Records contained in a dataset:
+++

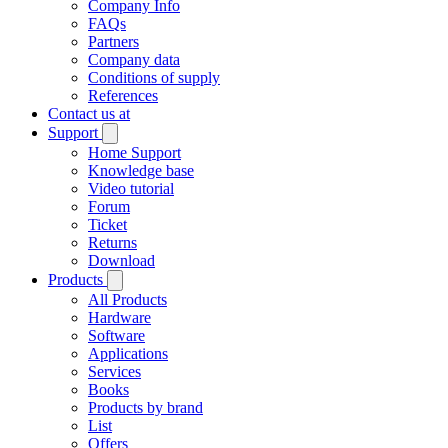
Company Info
FAQs
Partners
Company data
Conditions of supply
References
Contact us at
Support
Home Support
Knowledge base
Video tutorial
Forum
Ticket
Returns
Download
Products
All Products
Hardware
Software
Applications
Services
Books
Products by brand
List
Offers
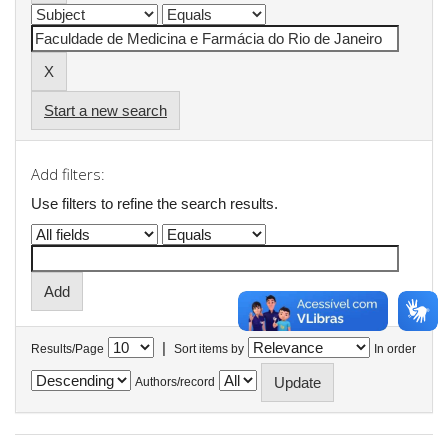
Start a new search
Add filters:
Use filters to refine the search results.
|
Results/Page
Sort items by
In order
Authors/record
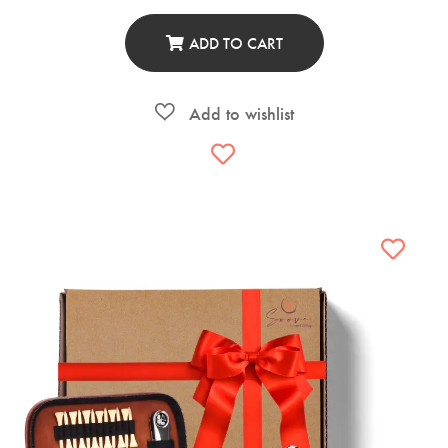
ADD TO CART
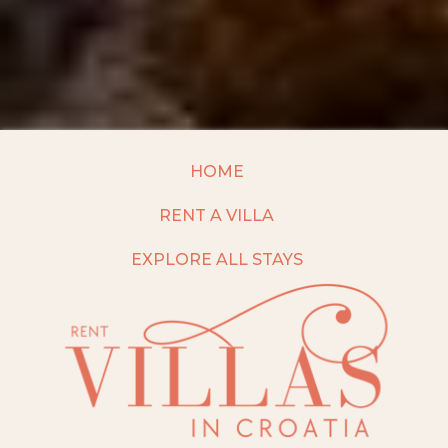
HOME
RENT A VILLA
EXPLORE ALL STAYS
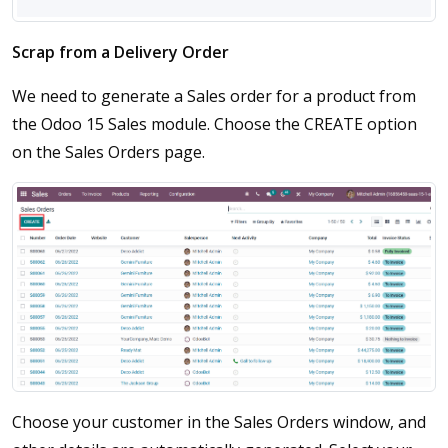
Scrap from a Delivery Order
We need to generate a Sales order for a product from
the Odoo 15 Sales module. Choose the CREATE option
on the Sales Orders page.
Choose your customer in the Sales Orders window, and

+++

Task instructions: The lines you return should be those above that contain the word "Orders", every one of them.

Task answer:
on the Sales Orders page.
Choose your customer in the Sales Orders window, and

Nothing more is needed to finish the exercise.